Von den Mai-Löhnen sind vorerst nur 70 Prozent ausbezahlt worden. Die restlichen 30 Prozent stunden die Spieler dem Klub. Ob auch von den Juni-Löhnen erneut lediglich 70 Prozent ausbezahlt werden, ist noch offen. Marc Lüthi sagt: «Das werden wir erst noch entscheiden.»
Für solche Verhandlungen mit Marc Lüthi hat die Mannschaft einen «Wirtschaftsrat» um Captain Simon Moser gebildet. Und letztlich heisst stunden nicht schenken. Im Verlaufe der neuen Saison wird der SCB die jetzt «eingefrorenen» 30 Prozent nachzahlen. Es sei denn, es gelingt Marc Lüthi, die Spieler zu einem Lohnverzicht zu überreden.

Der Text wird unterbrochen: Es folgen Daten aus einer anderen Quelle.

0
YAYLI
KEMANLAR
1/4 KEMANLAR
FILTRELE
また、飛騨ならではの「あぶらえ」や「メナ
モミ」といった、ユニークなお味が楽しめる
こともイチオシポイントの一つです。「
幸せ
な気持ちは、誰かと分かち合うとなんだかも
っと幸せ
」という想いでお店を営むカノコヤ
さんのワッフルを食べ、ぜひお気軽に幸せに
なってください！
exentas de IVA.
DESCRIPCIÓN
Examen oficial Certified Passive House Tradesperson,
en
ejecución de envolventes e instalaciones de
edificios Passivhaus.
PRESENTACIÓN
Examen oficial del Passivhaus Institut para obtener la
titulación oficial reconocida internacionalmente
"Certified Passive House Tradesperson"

Nach wie vor ist offen, ob die Saison wie geplant am Freitag, den 18. September, beginnen wird, wie viele Partien in der Qualifikation gespielt werden können und ob die Zuschauer überhaupt bei allen 52 Qualifikations-Spielen zugelassen sind. Wer ein Saisonabi erwirbt, kauft also gewissermassen die Katze im Sack. Marc Lüthi sagt: «Das Geld, das wir durch den Verkauf der Saisonkarten einnehmen, gehört uns erst, wenn wir die entsprechende Gegenleistung erbracht haben.»
Also Geld zurück, wenn nicht alle Heimspiele (neu sind es 26 statt 25) mit Zuschauern ausgetragen werden können? Dieses Versprechen mag der SCB-Manager nicht abgeben. Aber er sagt: «Wir überlegen uns, wie wir unsere Saisonkarteninhaber entschädigen können, wenn wir nicht dazu in der Lage sein sollten, alle Heimspiele vor Zuschauern zu bestreiten.»

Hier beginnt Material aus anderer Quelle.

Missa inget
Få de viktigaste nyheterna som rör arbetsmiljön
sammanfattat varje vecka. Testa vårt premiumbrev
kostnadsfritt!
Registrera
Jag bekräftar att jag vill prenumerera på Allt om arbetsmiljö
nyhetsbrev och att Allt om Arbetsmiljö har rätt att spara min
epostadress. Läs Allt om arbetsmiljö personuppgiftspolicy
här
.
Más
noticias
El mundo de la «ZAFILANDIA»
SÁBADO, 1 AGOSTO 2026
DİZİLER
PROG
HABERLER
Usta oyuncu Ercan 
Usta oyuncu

Der SCB verkauft seine Saisonabis sozusagen mit einem «Garantie-Schein.» Angedacht ist ein Schlüssel, dass pro nicht gespielte Partie das Geld zurückerstattet wird. Die Playoffs (oder evtl. die im Falle einer Nichtqualifikation für die Playoffs auszutragenden Spiele) sind im Abo-Preis inbegriffen.
Wenn die Saison nach Plan beginnen kann, gibt es in Bern gleich zum Auftakt einen Kracher: Am 18. September spielt der nach wie vor amtierende Meister gegen die ZSC Lions, den Qualifikationssieger der letzten Saison.
Denn es war und ist klar, dass der SC Bern seinen Titel in diesem Frühjahr bei Abbruch der Saison bereits verloren hatte. Die Qualifikation war zu Ende gespielt, und die Berner nach 50 Spielen nicht auf einen Playoff-Rang. Die Möglichkeit, den Titel verteidigen zu können, was also bereits definitiv weg.
Meines Erachtens wird die Saison 2020/21 ohne amtierenden Meister gespielt. Der SCB war letzte Saison eines der vier Verliererteams.